- TASK REQUIREMENTS
Beginning with the line that contains "d'ambassadeur...", restate each line below through the final one exactly, and exclude the pictures.

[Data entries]
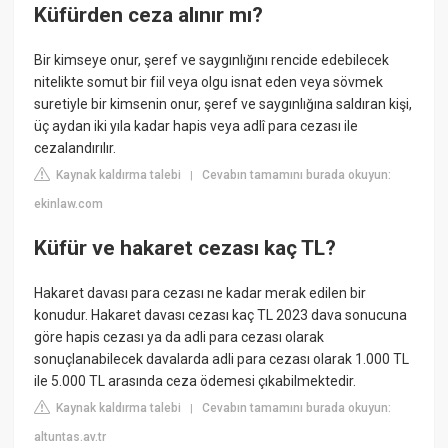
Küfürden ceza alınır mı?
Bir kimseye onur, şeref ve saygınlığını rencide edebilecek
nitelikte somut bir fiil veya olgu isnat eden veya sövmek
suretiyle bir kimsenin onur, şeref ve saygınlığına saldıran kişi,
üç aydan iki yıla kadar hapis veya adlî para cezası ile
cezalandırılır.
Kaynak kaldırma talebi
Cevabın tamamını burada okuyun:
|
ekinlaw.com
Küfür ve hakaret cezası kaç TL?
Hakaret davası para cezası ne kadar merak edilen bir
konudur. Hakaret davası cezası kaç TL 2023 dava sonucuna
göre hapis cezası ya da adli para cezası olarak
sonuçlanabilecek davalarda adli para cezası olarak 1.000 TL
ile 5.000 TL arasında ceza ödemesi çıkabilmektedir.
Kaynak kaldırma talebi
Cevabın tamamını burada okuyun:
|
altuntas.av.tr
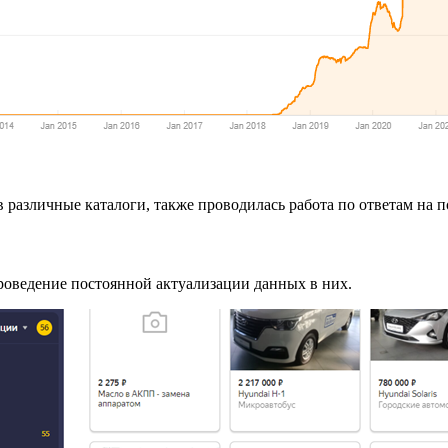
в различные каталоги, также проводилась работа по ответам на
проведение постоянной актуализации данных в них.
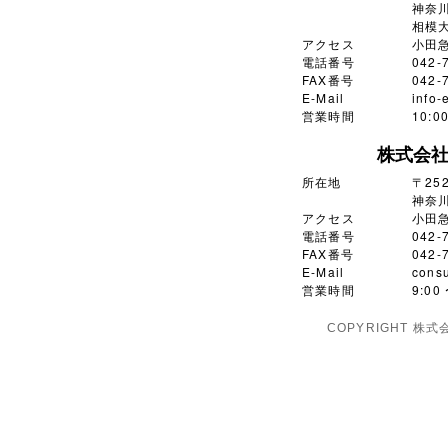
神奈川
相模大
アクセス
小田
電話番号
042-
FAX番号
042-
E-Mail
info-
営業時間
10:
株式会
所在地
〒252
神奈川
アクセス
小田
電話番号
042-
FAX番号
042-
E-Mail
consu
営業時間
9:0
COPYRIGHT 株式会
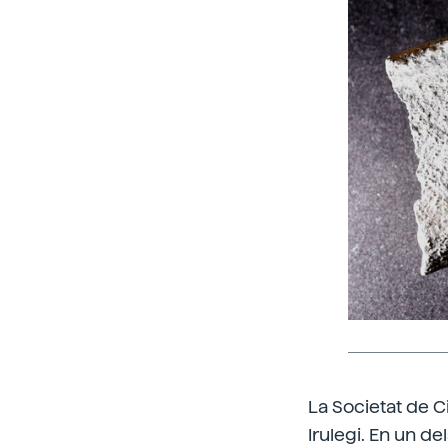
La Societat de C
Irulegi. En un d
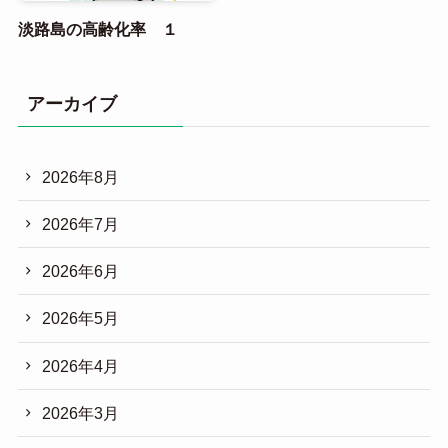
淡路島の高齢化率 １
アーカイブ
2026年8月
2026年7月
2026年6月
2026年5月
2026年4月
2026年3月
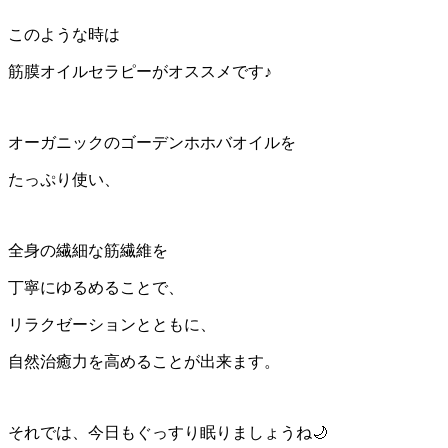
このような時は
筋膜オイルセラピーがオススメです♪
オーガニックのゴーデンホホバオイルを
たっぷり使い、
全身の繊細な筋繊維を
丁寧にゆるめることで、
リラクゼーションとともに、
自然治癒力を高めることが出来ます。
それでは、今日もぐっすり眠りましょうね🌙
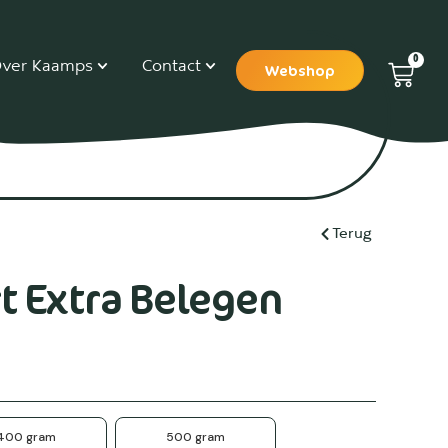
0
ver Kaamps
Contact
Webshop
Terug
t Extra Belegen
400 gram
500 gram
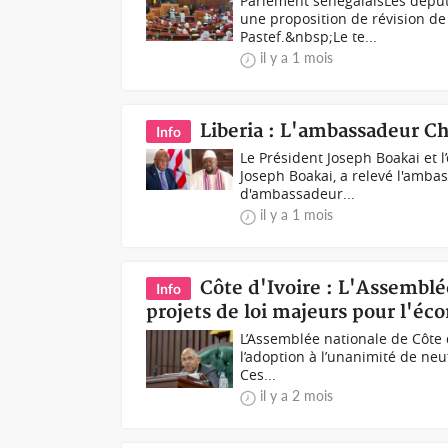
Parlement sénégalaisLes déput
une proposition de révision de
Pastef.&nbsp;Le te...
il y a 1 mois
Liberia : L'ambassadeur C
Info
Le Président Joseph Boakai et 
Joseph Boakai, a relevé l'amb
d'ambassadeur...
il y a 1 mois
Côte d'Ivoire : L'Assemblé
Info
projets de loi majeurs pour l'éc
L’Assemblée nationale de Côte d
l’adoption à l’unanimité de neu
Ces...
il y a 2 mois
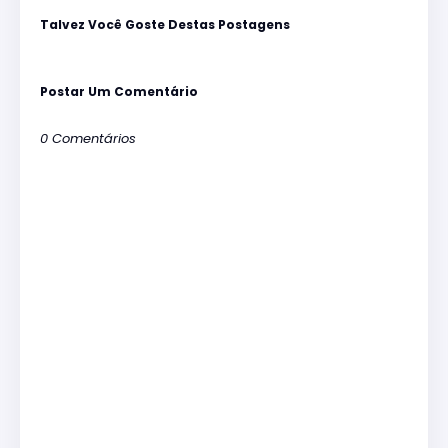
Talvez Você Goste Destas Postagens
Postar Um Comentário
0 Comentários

- SOLUTION FOR THIS EXERCISE
d'ambassadeur...
il y a 1 mois
Côte d'Ivoire : L'Assemblé
Info
projets de loi majeurs pour l'éc
L’Assemblée nationale de Côte d
l’adoption à l’unanimité de neu
Ces...
il y a 2 mois
Talvez Você Goste Destas Postagens
Postar Um Comentário
0 Comentários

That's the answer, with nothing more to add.